AIM OF THE TASK - Among the lines of the entries below, count those containing the word "carpet" and answer with the number only.

[Saved entries]
- Opening Delimiter -
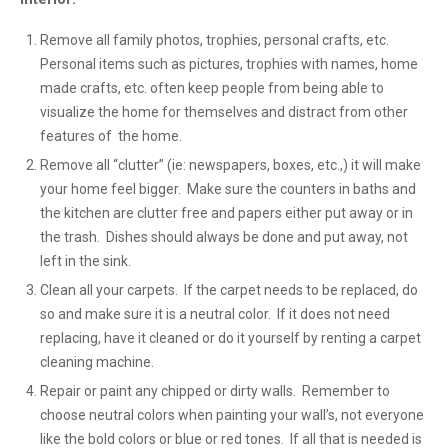
Remove all family photos, trophies, personal crafts, etc.
Personal items such as pictures, trophies with names, home
made crafts, etc. often keep people from being able to
visualize the home for themselves and distract from other
features of the home.
Remove all “clutter” (ie: newspapers, boxes, etc.,) it will make
your home feel bigger. Make sure the counters in baths and
the kitchen are clutter free and papers either put away or in
the trash. Dishes should always be done and put away, not
left in the sink.
Clean all your carpets. If the carpet needs to be replaced, do
so and make sure it is a neutral color. If it does not need
replacing, have it cleaned or do it yourself by renting a carpet
cleaning machine.
Repair or paint any chipped or dirty walls. Remember to
choose neutral colors when painting your wall’s, not everyone
like the bold colors or blue or red tones. If all that is needed is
- Closing Delimiter -
FINAL ANSWER - 2